For the current exhibition, Alien Encounters, I have undertaken Spot Talks in the weird yellow room devoted to the sights and sounds of Sun Ra, the Afrofuturist Renaissance entity from Saturn. These talks gazed into the world of British space rock. In this strange and amazing galaxy bands produced music composed of lengthy instrumentals, experimental guitar and keyboard sounds dominated by electronic organs and synthesizers. There was also much theatricality. The Ladbroke Grove circle that included Hawkwind and Gong fashioned acts in which outer-space lyrical themes intermingled with ambient resonances, poetry and liquid light shows. In the case of Hawkwind, integral to the performance was interpretive dance by Stacia, who performed topless or stark naked, her body decorated with iridescent or luminescent paint. 

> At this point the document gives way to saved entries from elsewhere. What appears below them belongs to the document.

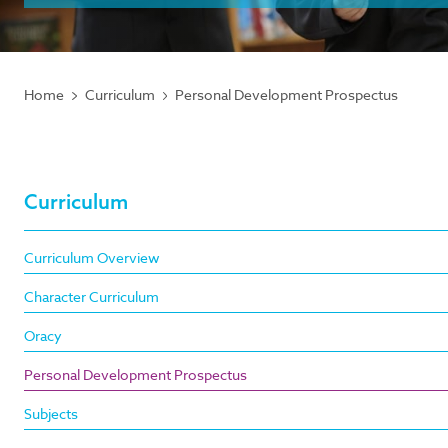
Home
Curriculum
Personal Development Prospectus
Curriculum
Curriculum Overview
Character Curriculum
Oracy
Personal Development Prospectus
Subjects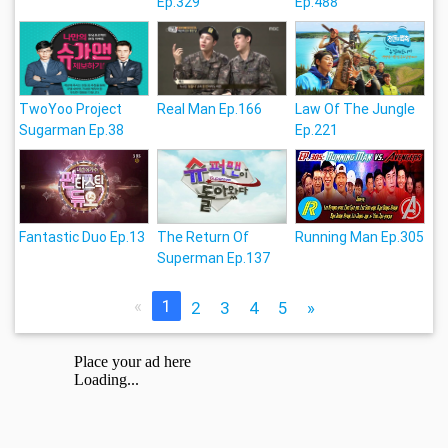
Ep.329
Ep.488
TwoYoo Project
Real Man Ep.166
Law Of The Jungle
Sugarman Ep.38
Ep.221
Fantastic Duo Ep.13
The Return Of
Running Man Ep.305
Superman Ep.137
«
1
2
3
4
5
»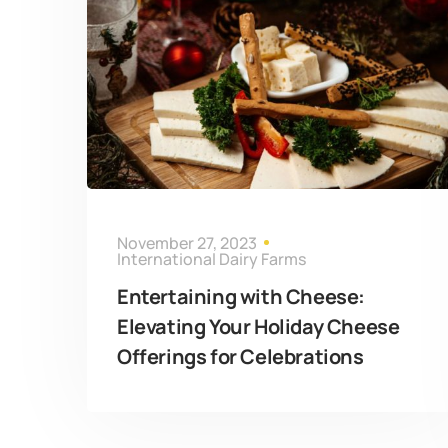
November 27, 2023
International Dairy Farms
Entertaining with Cheese:
Elevating Your Holiday Cheese
Offerings for Celebrations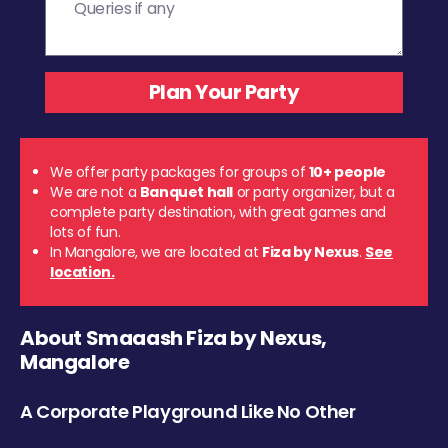
We offer party packages for groups of
10+ people
We are not a
Banquet hall
or party organizer, but a
complete party destination, with great games and
lots of fun.
In Mangalore, we are located at
Fiza by Nexus
.
See
location.
About Smaaash Fiza by Nexus,
Mangalore
A Corporate Playground Like No Other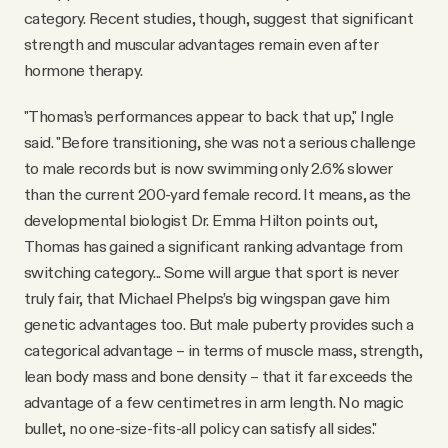
category. Recent studies, though, suggest that significant
strength and muscular advantages remain even after
hormone therapy.
"Thomas’s performances appear to back that up," Ingle
said. "Before transitioning, she was not a serious challenge
to male records but is now swimming only 2.6% slower
than the current 200-yard female record. It means, as the
developmental biologist Dr. Emma Hilton points out,
Thomas has gained a significant ranking advantage from
switching category... Some will argue that sport is never
truly fair, that Michael Phelps’s big wingspan gave him
genetic advantages too. But male puberty provides such a
categorical advantage – in terms of muscle mass, strength,
lean body mass and bone density – that it far exceeds the
advantage of a few centimetres in arm length. No magic
bullet, no one-size-fits-all policy can satisfy all sides."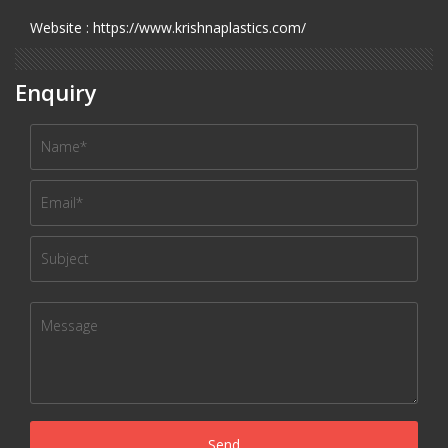
Website : https://www.krishnaplastics.com/
Enquiry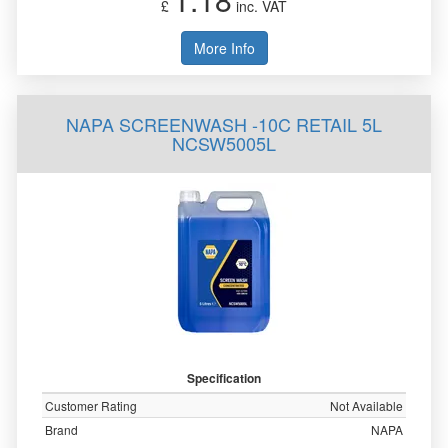
£
inc. VAT
More Info
NAPA SCREENWASH -10C RETAIL 5L
NCSW5005L
Specification
Customer Rating
Not Available
Brand
NAPA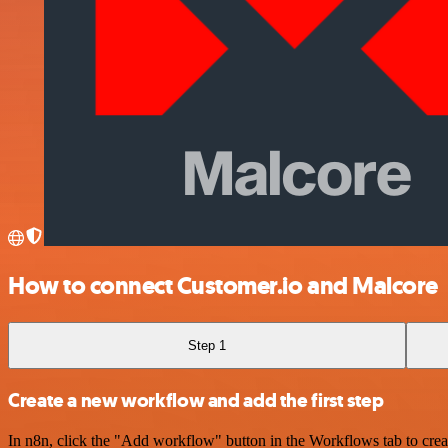
How to connect Customer.io and Malcore
Step 1
Create a new workflow and add the first step
In n8n, click the "Add workflow" button in the Workflows tab to crea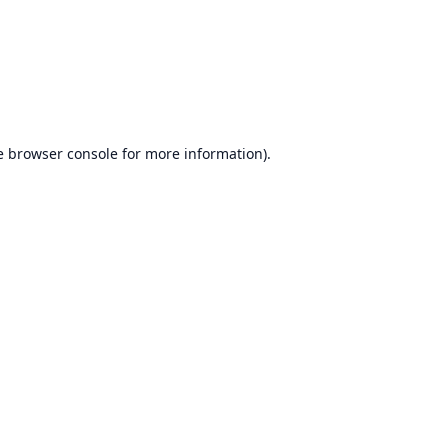
e
browser console
for more information).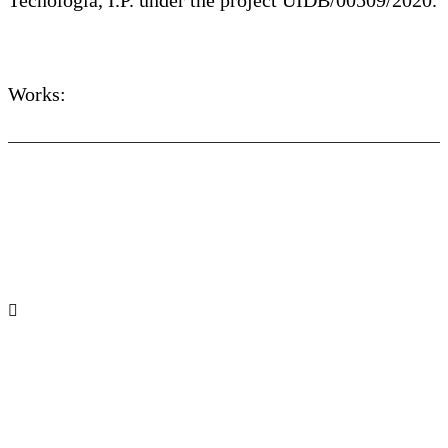
Tecnologia, I.P. under the project UIDB/00509/2020.
Works: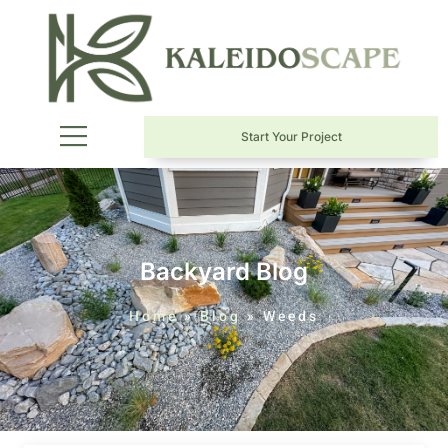
Start Your Project
Backyard Blog
Home
»
Blog
»
Weeds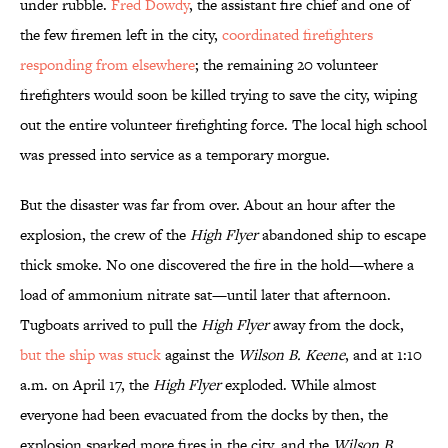
under rubble.
Fred Dowdy
, the assistant fire chief and one of
the few firemen left in the city,
coordinated firefighters
responding from elsewhere
; the remaining 20 volunteer
firefighters would soon be killed trying to save the city, wiping
out the entire volunteer firefighting force. The local high school
was pressed into service as a temporary morgue.
But the disaster was far from over. About an hour after the
explosion, the crew of the
High Flyer
abandoned ship to escape
thick smoke. No one discovered the fire in the hold—where a
load of ammonium nitrate sat—until later that afternoon.
Tugboats arrived to pull the
High Flyer
away from the dock,
but the ship was stuck
against the
Wilson B. Keene
, and at 1:10
a.m. on April 17, the
High Flyer
exploded. While almost
everyone had been evacuated from the docks by then, the
explosion sparked more fires in the city, and the
Wilson B.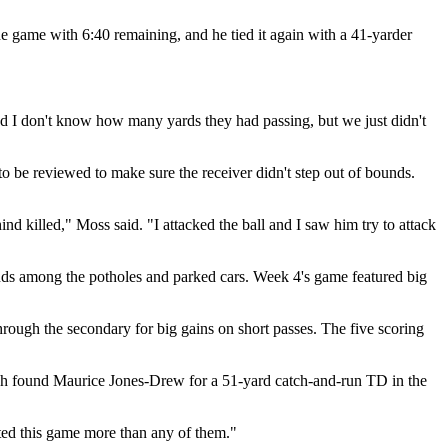
the game with 6:40 remaining, and he tied it again with a 41-yarder
d I don't know how many yards they had passing, but we just didn't
to be reviewed to make sure the receiver didn't step out of bounds.
ind killed," Moss said. "I attacked the ball and I saw him try to attack
nds among the potholes and parked cars. Week 4's game featured big
rough the secondary for big gains on short passes. The five scoring
wich found Maurice Jones-Drew for a 51-yard catch-and-run TD in the
nted this game more than any of them."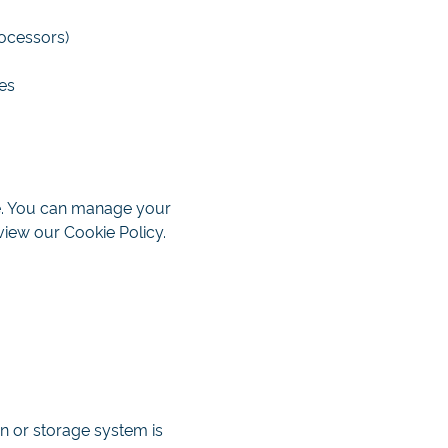
rocessors)
es
ce. You can manage your
view our Cookie Policy.
n or storage system is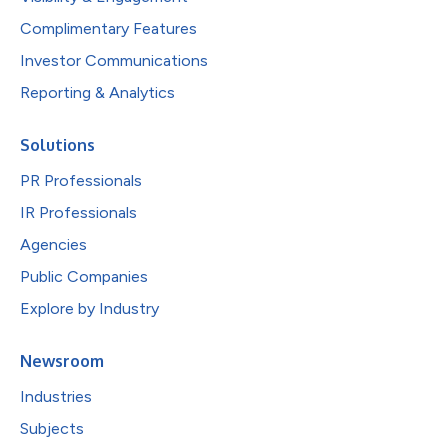
Complimentary Features
Investor Communications
Reporting & Analytics
Solutions
PR Professionals
IR Professionals
Agencies
Public Companies
Explore by Industry
Newsroom
Industries
Subjects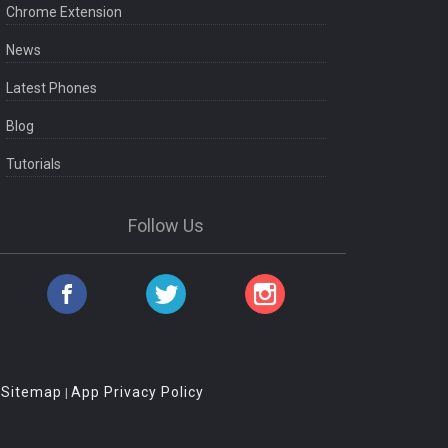
Chrome Extension
News
Latest Phones
Blog
Tutorials
Follow Us
Sitemap
App Privacy Policy
|
|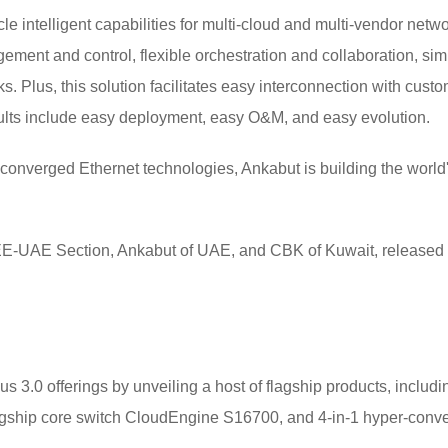
ycle intelligent capabilities for multi-cloud and multi-vendor ne
ment and control, flexible orchestration and collaboration, simul
s. Plus, this solution facilitates easy interconnection with cu
ults include easy deployment, easy O&M, and easy evolution.
nverged Ethernet technologies, Ankabut is building the world'
EEE-UAE Section, Ankabut of UAE, and CBK of Kuwait, release
3.0 offerings by unveiling a host of flagship products, including
agship core switch CloudEngine S16700, and 4-in-1 hyper-conv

Space rock emerged out of the 1960s psychedelic scene in Britain and was closely allied with the progressive rock movement of the same era. Groups such as Pink Floyd have frequently been fused to the space rock sphere, although Syd Barrett, perhaps the original acid casualty, claimed that he had no particular affiliation to science fiction, and it is possible that compositions such as Astronomy Domine, Interstellar Overdrive and Set the Controls for the Heart of the Sun were more concerned with inner than outer space. Similarly, Roger Waters commented in 1987 that “The space thing is a joke, none of those pieces were about outer space.” 
The use of the recreational drugs LSD and Mandrax (a tranquilliser affectionately named “mandies” or “mandrakes” in the UK) facilitated journeys through the doors of perception to Never Never Land. In America, the Ken Kesey “Acid Tests” had a significant impact upon the LSD-based counterculture of the San Francisco area and consequently on the hippy movement. This was the creative context of the Grateful Dead, Silver Apples, Fifty Foot Hose and the United States of America, bands that also drew inspiration from the American electronic scene, composers such as Arnold Schoenberg, Karlheinz Stockhausen, John Cage and Edgard Varèse, as well as from cinematic depictions of the future like Destination Moon (1950), Forbidden Planet (1956), Barbarella (1968), Planet of the Apes (1968) and 2001: A Space Odyssey (also 1968).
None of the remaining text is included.